New Hampshire Republicans Support Commonsense Measure, SCOTUS to Decide on Similar Measure this Month

The US Supreme Court is expected to rule on the constitutionality of a 35-foot protest free zone outside Massachusetts family planning clinics later this month in the case of McCullen v. Coakley. The decision on whether state or local governments can enforce buffer zones to prevent harassment and violence could affect the state’s ability to reasonably balance free speech and public safety.
Long time anti-choice protester Eleanor McCullen, who is bringing the lawsuit, argues the buffer zone violates her First Amendment rights by restricting speech based on its content. Supporters of the law, however, liken the buffer zone to similar buffer zones around funerals, polling places, political conventions, and even the Supreme Court. Both sides have questioned how difficult it is to differentiate between people who want to peaceably protest and those who intend to be violent. Even so, law enforcement authorities describe the situation outside many family planning clinics as chaotic, arguing restrictions are warranted to prevent violence and disruptions such as the killing of two clinic employees in Massachusetts in 1994 that first prompted the law.

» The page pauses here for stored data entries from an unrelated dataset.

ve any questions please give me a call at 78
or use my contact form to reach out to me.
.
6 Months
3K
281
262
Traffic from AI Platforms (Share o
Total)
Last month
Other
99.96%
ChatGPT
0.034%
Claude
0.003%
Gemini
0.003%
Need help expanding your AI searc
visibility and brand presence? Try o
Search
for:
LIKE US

In 2000, the court upheld Colorado’s 8-foot floating buffer zone around individuals to protect clinic patients and staff. During oral arguments for McCullen v. Coakley, Justice Elena Kagan specifically questioned the size of Massachusetts’ larger buffer zone, which was increased to 35 feet after anti-choice protesters resorted to filming and touching patients as they entered clinics and blocking access to parking garages. The court may decide to reverse the Colorado decision entirely or rule specifically on the permissibility of the size of Massachusetts’ buffer zone.

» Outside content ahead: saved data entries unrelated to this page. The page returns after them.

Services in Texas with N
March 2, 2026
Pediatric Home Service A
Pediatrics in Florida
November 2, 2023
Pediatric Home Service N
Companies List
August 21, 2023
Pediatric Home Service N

Nevertheless, New Hampshire has chosen not to wait for the Supreme Court’s ruling on the subject. Mainstream Republicans in New Hampshire passed a pro-choice bill allowing reproductive health clinics to set buffer zones of up to 25 feet around their entrances to protect patients from anti-choice protesters. Gov. Mary Hassan will sign that bill into law Tuesday. Four Republican state Senators, including Republican Senate Majority Leader Jeb Bradley, and 13 Republicans in the state House voted in favor of this commonsense measure that protects patients seeking legal medical services from harassment, intimidation, and possible escalation to violence. New Hampshire’s Real Republican lawmakers continue to show they support women and the Republican values of individual liberty and personal responsibility.